Par F. Oppermann. A quoi ça serre ?
Ce mardi 14 février "AQCS?" a invité à la Salle Frézier Tran To Nga a
venir nous parler tout simplement de sa vie. En préambule, David
Derrien, initiateur de cette rencontre a expliqué que c'est à travers ses luttes locales contre Monsanto et l'engagement d'André Bouny, qu'il a découvert le combat de Tran To Nga. Dés lors il lui
semblait naturel de tout mettre en œuvre pour que Tran To Nga puisse
faire partager au plus grand nombre son témoignage. C'est donc ainsi que
David Derrien a pu, grâce à la gentillesse et la disponibilité de Tran
To Nga, organiser une série de rencontres un peu partout en Bretagne.

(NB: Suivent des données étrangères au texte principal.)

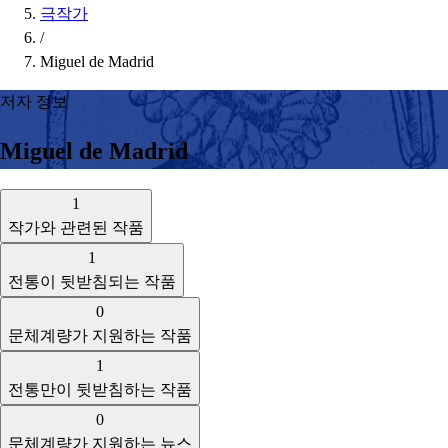
극작가
/
Miguel de Madrid
저자 정보
Miguel de Madrid
1
작가와 관련된 작품
1
전통이 뒷받침되는 작품
0
문체계량가 지원하는 작품
1
전통만이 뒷받침하는 작품
0
문체계량가 지원하는 뉴스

Si à chaque fois, ces rencontres ont été l'occasion d'échanges très
riches, David Derrien a regretté que la demande qu'il avait faite auprès
du maire de Plougastel et de tous les élu(e)s d'organiser une réception
conviviale en l'honneur de Tran To Nga n'ait pas fait l'objet de la
moindre réponse, hormis celle d'un conseiller municipal d'opposition (voir courrier en bas de l'article).
David Derrien |
To Nga Tran |
Si l'indépendance met enfin un
terme à son supplice elle n'éprouve aucune haine à l'encontre de ses
geôliers et tortionnaires car avec sa mère elle a tellement rêvé à cette
paix qu'elle ne veut pas la gâcher avec une vengeance inutile. Très
vite elle s'applique à redonner confiance à son peuple en devenant
directrice d'école. Consciente que le pardon est indispensable, et
qu'elle peut être un trait d'union entre le Vietnam et la France, elle
multiplie les initiatives en ce sens. Elle organise notamment un voyage
pour les anciens combattants d'Indochine au Vietnam. Cela lui vaudra
d'être décorée de la Légion d'Honneur.
Plus tard, c'est en travaillant
sur un projet de construction de village que son passé va resurgir
brutalement lorsqu'elle se retrouvera face à des victimes de l'agent
orange, défoliant dispersé par l'armée américaine pour déforester la
jungle. Dés lors sa vie prend un sens nouveau, déjà parce que comme tant
d'autres, elle s'est retrouvée contaminée, comme ses enfants, par ce
poison, mais parce que surtout face à cette tragédie sanitaire, elle
sent que son pays veut tout faire pour étouffer ce scandale aussi bien
de santé publique qu'environnemental puisque aucun programme sérieux de
dépollution n'est mis en place par les autorités. C'est récemment, en
2009, lors d'une audience sur les effets néfastes des dioxines que Tran
To Nga a pu exposer à un auditoire attentif les ravages causés dans son
Vietnam. Dans l'auditoire deux avocats ont été touchés par le
témoignages de Tran To Nga et lui ont suggéré d'envisager une suite
judiciaire. Dans un 1re temps Tran To Nga s'y refuse catégoriquement
mais lorsqu'elle apprend que des victimes vietnamiennes de l'agent
orange ont été déboutés trois fois de suite aux Etats-Unis, ce qui
suspend définitivement tout chance de procès là bas, elle a accepté y
voyant une chance ultime de faire reconnaître la responsabilité des
firmes chimiques qui ont fourni à l'armée américaine ces produits.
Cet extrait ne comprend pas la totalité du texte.